A dumpster is not a material which can be taxed in our state.

You should not come down so hard on the possibility of a contractor being able to re-use a dumpster on the next job and potentially make an extra $200.00 or so. The liability for the roofing industry is so great that a meager couple of hundred dollars is not like raking a customer over the coals.

When you purchace the dumpster yourself, they charge for the container size and not how little you actually throw into the box. So, isn't that sort of the same as what the roofer is charging.

Typically, even though some jobs do not completely fill a dumpster container, a 20 yarder would still be ordered, just in case. What if 60 sheets of delaminated plywood needed to be removed and replaced? Would you be willing to offer the contractor a higher price for his contract to compensate for him trying to cut it close by ordering the smallesty possible dumpster in the first place, but now needs more room for the disposal?

Ed


----------



## Docfletcher (Aug 1, 2007)

There is always the possibility of one sort of calamity or other to befall the new roofing job in process. Even if the best of precautions are taken. Like a experienced roofer to walk the roof in a effort to locate the soft spots. Sorta get a feel for whats needed beforehand. If such a calamity happened and the customer got there own dumpster they would simply need to get 2nd one to the site. Such is what happens when you act as your own contractor.

I guess I just felt victimized, and somewhat bitter over what the 1st roofing company tried to pull. You know the $700 labor discount that was really no discount at all. Plus $426 plus tax on the dumpster.

The dumpster represents cash money. My money is just as important as the roofers. I can't see him making money off the dumpster that I paid for. I'd like to know what he charges the customer for the dumpster at the 2nd and even 3rd job down the line. Sounds like a cash cow to me. Disingenuous or very close to it. Certainly unscrupulous because of the lack of disclosure.

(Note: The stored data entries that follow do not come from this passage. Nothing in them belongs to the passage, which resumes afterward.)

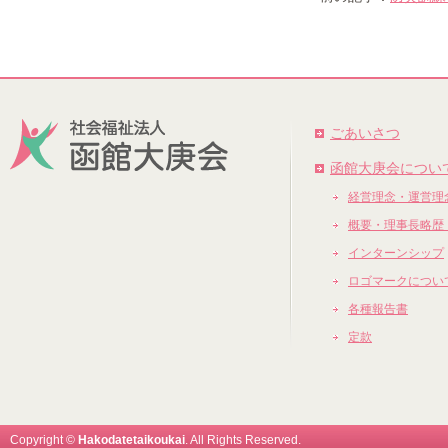
ごあいさつ
函館大庚会につい
経営理念・運営理
概要・理事長略歴
インターンシップ
ロゴマークについ
各種報告書
定款
Copyright ©
Hakodatetaikoukai
. All Rights Reserved.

Thats my take on the matter. 

Smalltime stuff Felt, weatherwatcher, and nails left over they are welcome to. I have no use for such items..


----------



## the roofing god (Aug 2, 2007)

you can hold up the contractors scheduling though,and you need to meet the dumpster to lay down plywood to protect your driveway,It`s also ridiculous to think the contractor would move a dumpster to various sites,typically the garbage removal is included in my fees,If you want to supply the dumpster,let me know and `I`ll subtract "MY" cost for the dumpster,from the job ,add yours,and give you the responsibility of whatever damages the dumpster causes--a word to the "wise" though,I`m sure I pay less than you do ,and it would be more expensive for you that way---because of how often I use a service,no one gets it for less than me:wink: ,sometimes you hire a professional to do a job,you should have faith he`s worth the price for his services or pick someone who is:yes:


----------



## Docfletcher (Aug 1, 2007)

I understand exactly. Your way is best for many I'm sure. I have a 15 yard dumpster in my drive as I write this. $347.00 My old roof did not even fill it 1 1/2 ft. 

The 1st roofing co insisted on a $426 20yrd:laughing: Whats up with that? If they supply it they can have it moved from job to job. Just because you don't dos not mean they don't. 

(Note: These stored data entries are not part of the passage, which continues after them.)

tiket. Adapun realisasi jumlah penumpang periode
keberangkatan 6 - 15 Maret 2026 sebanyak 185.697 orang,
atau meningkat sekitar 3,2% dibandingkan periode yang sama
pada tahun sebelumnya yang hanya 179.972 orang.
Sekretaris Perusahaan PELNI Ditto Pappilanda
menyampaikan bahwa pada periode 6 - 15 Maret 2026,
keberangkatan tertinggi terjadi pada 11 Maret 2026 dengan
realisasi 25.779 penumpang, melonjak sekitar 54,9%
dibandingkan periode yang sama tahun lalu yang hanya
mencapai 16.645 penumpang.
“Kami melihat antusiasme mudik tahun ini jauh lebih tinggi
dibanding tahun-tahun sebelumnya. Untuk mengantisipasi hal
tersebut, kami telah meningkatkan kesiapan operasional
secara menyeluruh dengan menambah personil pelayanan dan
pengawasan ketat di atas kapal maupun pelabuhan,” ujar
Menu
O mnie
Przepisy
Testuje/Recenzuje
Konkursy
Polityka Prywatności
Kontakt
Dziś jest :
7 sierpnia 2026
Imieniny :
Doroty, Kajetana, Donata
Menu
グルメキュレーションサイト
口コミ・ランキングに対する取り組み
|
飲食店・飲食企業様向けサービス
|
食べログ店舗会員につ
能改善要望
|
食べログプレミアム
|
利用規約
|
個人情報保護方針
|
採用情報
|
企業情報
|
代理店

Some people like the contractor to handle everything. To that end they will pay any premium deemed reasonable. They don't want to know anything about the job except that it's done, and done correctly.

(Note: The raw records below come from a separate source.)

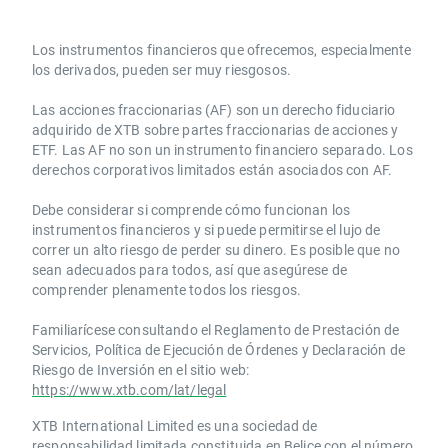
Los instrumentos financieros que ofrecemos, especialmente
los derivados, pueden ser muy riesgosos.
Las acciones fraccionarias (AF) son un derecho fiduciario
adquirido de XTB sobre partes fraccionarias de acciones y
ETF. Las AF no son un instrumento financiero separado. Los
derechos corporativos limitados están asociados con AF.
Debe considerar si comprende cómo funcionan los
instrumentos financieros y si puede permitirse el lujo de
correr un alto riesgo de perder su dinero. Es posible que no
sean adecuados para todos, así que asegúrese de
comprender plenamente todos los riesgos.
Familiarícese consultando el Reglamento de Prestación de
Servicios, Política de Ejecución de Órdenes y Declaración de
Riesgo de Inversión en el sitio web:
https://www.xtb.com/lat/legal
XTB International Limited es una sociedad de
responsabilidad limitada constituida en Belice con el número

More power to them. I on the other hand feel victimized if I catch a contractor in a outright lie. Or insisting that his needs come before the customer needs (20yard dumpster). 

How are you with siding?


----------



## the roofing god (Aug 2, 2007)

you tell me?http://[URL="http://www.rooferscoffeeshop.com/show_album_photo.asp?userid=130&AlbumID=635&file=4803&s=0"]www.rooferscoffeeshop.com/show_album_photo.asp?userid=130&AlbumID=635&file=4803&s=0[/URL] orhttp://www.rooferscoffeeshop.com/show_album_photo.asp?userid=78&AlbumID=355&file=2486&s=0 orhttp://www.rooferscoffeeshop.com/show_album_photo.asp?userid=130&AlbumID=665&file=5028&s=0


----------



## Docfletcher (Aug 1, 2007)

I meant how comfortable are you with doing siding. Some guys prefer one type of job over another. Sorry I did not pose the question well.:no:


----------



## the roofing god (Aug 2, 2007)

I am quite comfortable w/all phases of home improvement,w/exceptions being(1)electric-limited,(2)plumbing-limited(3)masonry-limited


----------



## Docfletcher (Aug 1, 2007)

What type of job to you like best? Least?


----------



## the roofing god (Aug 2, 2007)

I like making money to support my family,it`s nice to mix them up,the point please?


----------



## Docfletcher (Aug 1, 2007)

That's exactly the point. You will do what it takes. Do you have particular type of job that you prefer above all others. A passion for one over the other.


----------



## the roofing god (Aug 2, 2007)

Home Improvement,i Like To Go By And Say Look What I Did


----------